Looking Together as Method: Decolonizing Ottoman Armenian Expatriation Photographs

Zeynep Gürsel


Palavras-chave: decolonizing; archive; migration; bureaucracy; Ottoman Armenian; ethnographic

Participação: on-line

Between 1896 and 1908 at least 4400 Ottoman Armenians emigrated abroad through terk-i tabiiyet, an expatriation process that required that to be emigrants be photographed for the state and vow never to return to the empire. These images - just over 100 of which exist today in the Ottoman state archives in Istanbul - do not visualize citizenship then but rather they visualize the severance of nationality. These photographic subjects are no longer Ottoman subjects. Using Ottoman Armenian expatriation photographs as an example, this article details “looking together” as a method that enables one to work ethnographically in a state archive to ask the question what decolonizing photographs in state archives might look like. Working ethnographically in bureaucratic archives means tracing state apparatuses that arrest certain bodies in the archive but it also means gaining an understanding of those bodies outside of the archive and following the lives of individuals and photographs. Specifically, this meant looking for the descendants of almost 400 individuals to better understand if sharing these images and listening to stories might help bring about a balance of stories and images. Looking together means holding on to specific details in certain photographs because these details hold together layered histories that move between the Ottoman empire, Europe and America but also because these details allow us to hold on to individuals even when we are speaking of populations and mass migration. This talk asks what decolonizing images might look like and shows how looking together yielded an understanding of both how the state intended for these photographs to function and how individuals conscripted these portraits of unbelonging into their own projects of belonging.


Bio


Zeynep Devrim Gürsel is a media anthropologist and Associate Professor in the department of Anthropology at Rutgers University.

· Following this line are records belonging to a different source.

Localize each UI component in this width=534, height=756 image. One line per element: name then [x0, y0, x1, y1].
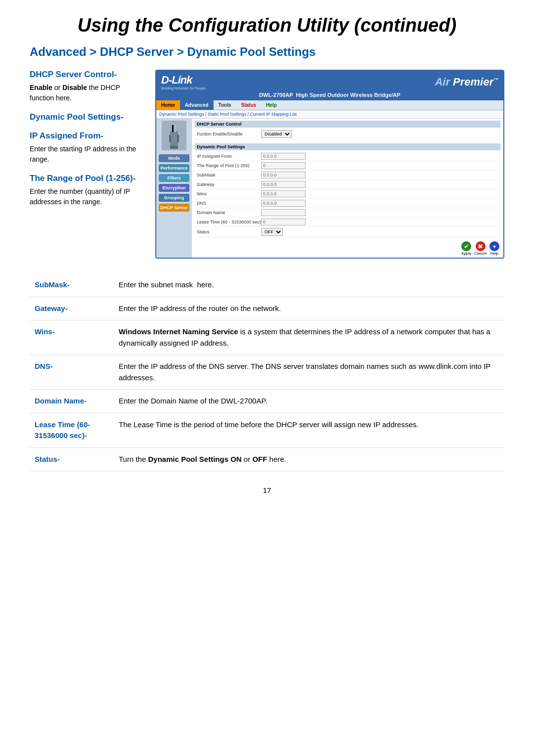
router-footer: ✔ Apply ✖ Cancel + Help — [192, 239, 503, 258]
field-input-7[interactable] — [261, 219, 306, 225]
air-premier-logo: Air Premier™ — [435, 76, 498, 89]
function-enable-row: Fuction Enable/Disable Disabled Enabled — [195, 129, 500, 139]
apply-label: Apply — [461, 251, 471, 256]
field-row-3: Gateway — [195, 180, 500, 189]
device-subtitle: High Speed Outdoor Wireless Bridge/AP — [296, 92, 400, 98]
term-lease: Lease Time (60-31536000 sec)- — [30, 413, 114, 447]
tab-advanced[interactable]: Advanced — [180, 100, 214, 110]
field-label-1: The Range of Pool (1-255) — [197, 163, 261, 168]
svg-rect-2 — [175, 124, 176, 132]
left-panel: DHCP Server Control- Enable or Disable t… — [30, 70, 143, 259]
range-body: Enter the number (quantity) of IP addres… — [30, 186, 143, 207]
logo-sub: Building Networks for People — [161, 87, 206, 90]
desc-row-gateway: Gateway- Enter the IP address of the rou… — [30, 297, 504, 320]
ip-assigned-title: IP Assigned From- — [30, 131, 143, 141]
dhcp-control-section: DHCP Server Control Fuction Enable/Disab… — [192, 119, 503, 141]
field-label-6: Domain Name — [197, 210, 261, 215]
desc-row-dns: DNS- Enter the IP address of the DNS ser… — [30, 355, 504, 390]
field-row-4: Wins — [195, 189, 500, 199]
term-wins: Wins- — [30, 320, 114, 355]
apply-icon: ✔ — [461, 241, 471, 251]
sidebar-btn-grouping[interactable]: Grouping — [159, 194, 189, 202]
field-input-4[interactable] — [261, 190, 306, 197]
dynamic-pool-title: Dynamic Pool Settings- — [30, 112, 143, 122]
sidebar-btn-filters[interactable]: Filters — [159, 174, 189, 182]
field-select-8[interactable]: OFF ON — [261, 228, 283, 236]
def-submask: Enter the subnet mask here. — [114, 273, 504, 297]
term-dns: DNS- — [30, 355, 114, 390]
router-header: D-Link Building Networks for People Air … — [156, 71, 503, 92]
field-input-3[interactable] — [261, 181, 306, 188]
help-btn[interactable]: + Help — [490, 241, 499, 256]
desc-row-submask: SubMask- Enter the subnet mask here. — [30, 273, 504, 297]
field-row-5: DNS — [195, 199, 500, 208]
help-label: Help — [490, 251, 498, 256]
def-domain: Enter the Domain Name of the DWL-2700AP. — [114, 390, 504, 413]
function-enable-label: Fuction Enable/Disable — [197, 132, 261, 136]
def-wins: Windows Internet Naming Service is a sys… — [114, 320, 504, 355]
tm-text: ™ — [493, 77, 498, 82]
field-row-0: IP Assigned From — [195, 152, 500, 161]
desc-row-lease: Lease Time (60-31536000 sec)- The Lease … — [30, 413, 504, 447]
cancel-btn[interactable]: ✖ Cancel — [474, 241, 487, 256]
field-label-5: DNS — [197, 201, 261, 206]
svg-rect-3 — [169, 135, 171, 142]
router-body: Mode Performance Filters Encryption Grou… — [156, 119, 503, 258]
sidebar-btn-mode[interactable]: Mode — [159, 154, 189, 162]
nav-tabs: Home Advanced Tools Status Help — [156, 100, 503, 110]
tab-tools[interactable]: Tools — [214, 100, 236, 110]
field-input-0[interactable] — [261, 153, 306, 160]
device-image — [162, 121, 186, 150]
def-lease: The Lease Time is the period of time bef… — [114, 413, 504, 447]
router-subtitle: DWL-2700AP High Speed Outdoor Wireless B… — [156, 92, 503, 100]
page-title: Using the Configuration Utility (continu… — [30, 15, 504, 36]
field-input-5[interactable] — [261, 200, 306, 207]
term-domain: Domain Name- — [30, 390, 114, 413]
tab-home[interactable]: Home — [156, 100, 180, 110]
def-dns: Enter the IP address of the DNS server. … — [114, 355, 504, 390]
apply-btn[interactable]: ✔ Apply — [461, 241, 471, 256]
field-label-3: Gateway — [197, 182, 261, 187]
field-label-2: SubMask — [197, 173, 261, 178]
field-row-6: Domain Name — [195, 208, 500, 218]
def-status: Turn the Dynamic Pool Settings ON or OFF… — [114, 447, 504, 471]
premier-text: Premier — [450, 76, 493, 88]
svg-rect-4 — [177, 135, 179, 142]
dhcp-server-control-body: Enable or Disable the DHCP function here… — [30, 83, 143, 103]
breadcrumb: Dynamic Pool Settings / Static Pool Sett… — [156, 110, 503, 119]
air-text: Air — [435, 76, 450, 88]
breadcrumb-text: Dynamic Pool Settings / Static Pool Sett… — [159, 112, 297, 117]
dhcp-server-control-title: DHCP Server Control- — [30, 70, 143, 80]
cancel-icon: ✖ — [476, 241, 486, 251]
sidebar-btn-dhcp[interactable]: DHCP Server — [159, 204, 189, 212]
sidebar-btn-performance[interactable]: Performance — [159, 164, 189, 172]
svg-rect-5 — [170, 146, 178, 149]
field-input-1[interactable] — [261, 162, 306, 169]
router-sidebar: Mode Performance Filters Encryption Grou… — [156, 119, 192, 258]
cancel-label: Cancel — [474, 251, 487, 256]
field-input-6[interactable] — [261, 209, 306, 216]
field-row-2: SubMask — [195, 171, 500, 180]
desc-row-domain: Domain Name- Enter the Domain Name of th… — [30, 390, 504, 413]
page-number: 17 — [30, 486, 504, 494]
sidebar-btn-encryption[interactable]: Encryption — [159, 184, 189, 192]
field-label-0: IP Assigned From — [197, 154, 261, 159]
def-gateway: Enter the IP address of the router on th… — [114, 297, 504, 320]
function-enable-select[interactable]: Disabled Enabled — [261, 130, 292, 138]
descriptions-table: SubMask- Enter the subnet mask here. Gat… — [30, 273, 504, 471]
tab-help[interactable]: Help — [261, 100, 282, 110]
router-panel: D-Link Building Networks for People Air … — [155, 70, 504, 259]
range-title: The Range of Pool (1-256)- — [30, 174, 143, 183]
tab-status[interactable]: Status — [236, 100, 262, 110]
router-main: DHCP Server Control Fuction Enable/Disab… — [192, 119, 503, 258]
field-input-2[interactable] — [261, 172, 306, 178]
device-svg — [164, 121, 184, 150]
field-row-8: Status OFF ON — [195, 227, 500, 237]
dynamic-pool-section: Dynamic Pool Settings IP Assigned From T… — [192, 141, 503, 239]
term-status: Status- — [30, 447, 114, 471]
term-gateway: Gateway- — [30, 297, 114, 320]
logo-main: D-Link — [161, 74, 206, 87]
field-row-1: The Range of Pool (1-255) — [195, 161, 500, 171]
device-model: DWL-2700AP — [259, 92, 293, 98]
dlink-logo: D-Link Building Networks for People — [161, 74, 206, 90]
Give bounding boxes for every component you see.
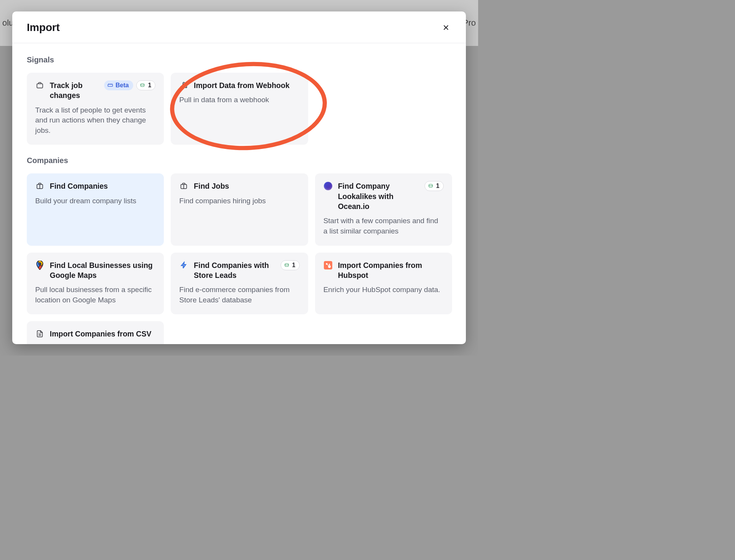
storeleads-icon	[179, 261, 188, 270]
card-title: Find Local Businesses using Google Maps	[50, 260, 155, 281]
card-desc: Start with a few companies and find a li…	[323, 216, 444, 236]
hubspot-icon	[323, 261, 333, 270]
close-button[interactable]	[440, 21, 452, 34]
modal-title: Import	[27, 21, 60, 34]
svg-point-8	[429, 184, 432, 186]
google-maps-icon	[35, 261, 44, 270]
briefcase-icon	[35, 181, 44, 191]
card-desc: Pull in data from a webhook	[179, 95, 299, 105]
briefcase-icon	[179, 181, 188, 191]
card-desc: Pull local businesses from a specific lo…	[35, 285, 155, 305]
card-desc: Build your dream company lists	[35, 196, 155, 206]
beta-badge: Beta	[104, 80, 134, 90]
card-title: Find Companies with Store Leads	[194, 260, 275, 281]
card-find-companies[interactable]: Find Companies Build your dream company …	[27, 173, 164, 245]
modal-header: Import	[12, 11, 466, 43]
card-title: Find Companies	[50, 181, 155, 191]
card-desc: Track a list of people to get events and…	[35, 105, 155, 136]
import-modal: Import Signals Track job changes	[12, 11, 466, 344]
card-companies-storeleads[interactable]: Find Companies with Store Leads 1 Find e…	[171, 253, 308, 315]
file-text-icon	[35, 329, 44, 338]
card-find-jobs[interactable]: Find Jobs Find companies hiring jobs	[171, 173, 308, 245]
card-title: Find Company Lookalikes with Ocean.io	[338, 181, 419, 211]
svg-point-3	[183, 82, 185, 84]
webhook-icon	[179, 81, 188, 90]
companies-cards: Find Companies Build your dream company …	[27, 173, 452, 344]
card-import-csv[interactable]: Import Companies from CSV Import Domains…	[27, 321, 164, 344]
card-desc: Import Domains, LinkedIn URLs, or	[35, 344, 155, 344]
card-title: Import Companies from Hubspot	[338, 260, 444, 281]
card-title: Import Data from Webhook	[194, 80, 299, 90]
svg-point-2	[141, 83, 144, 85]
svg-point-13	[328, 265, 330, 268]
card-track-job-changes[interactable]: Track job changes Beta 1 Tr	[27, 73, 164, 145]
credit-badge: 1	[136, 80, 155, 90]
card-import-hubspot[interactable]: Import Companies from Hubspot Enrich you…	[315, 253, 452, 315]
card-desc: Find e-commerce companies from Store Lea…	[179, 285, 299, 305]
card-title: Track job changes	[50, 80, 99, 101]
svg-point-11	[285, 263, 288, 265]
svg-point-10	[39, 263, 41, 264]
briefcase-icon	[35, 81, 44, 90]
svg-point-14	[329, 264, 330, 264]
section-label-signals: Signals	[27, 56, 452, 64]
card-title: Find Jobs	[194, 181, 299, 191]
companies-section: Companies Find Companies Build your drea…	[27, 156, 452, 344]
card-find-lookalikes-ocean[interactable]: Find Company Lookalikes with Ocean.io 1 …	[315, 173, 452, 245]
svg-rect-1	[108, 84, 113, 86]
section-label-companies: Companies	[27, 156, 452, 165]
modal-body: Signals Track job changes Beta	[12, 43, 466, 344]
card-local-businesses-gmaps[interactable]: Find Local Businesses using Google Maps …	[27, 253, 164, 315]
card-desc: Find companies hiring jobs	[179, 196, 299, 206]
card-title: Import Companies from CSV	[50, 329, 155, 339]
card-import-webhook[interactable]: Import Data from Webhook Pull in data fr…	[171, 73, 308, 145]
ocean-io-icon	[323, 181, 333, 191]
credit-badge: 1	[281, 260, 300, 270]
card-desc: Enrich your HubSpot company data.	[323, 285, 444, 295]
signals-cards: Track job changes Beta 1 Tr	[27, 73, 452, 145]
svg-rect-0	[37, 84, 43, 88]
credit-badge: 1	[425, 181, 444, 191]
signals-section: Signals Track job changes Beta	[27, 56, 452, 145]
close-icon	[442, 23, 450, 32]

Her scholarship involves both the analysis and production of documentary images. She is the author of Image Brokers: Visualizing World News in the Age of Digital Circulation (University of California Press, 2016), an ethnography of the international photojournalism industry. She is also the director of Coffee Futures, an award-winning ethnographic film that explores contemporary Turkish politics through the prism of the everyday practice of coffee fortune telling. For more than a decade she has been researching photography as a tool of governmentality in the late Ottoman period. Specifically she is investigating photography during the reign of Sultan Abdülhamid (1876-1909) to understand emerging forms of the state and the changing contours of Ottoman subjecthood.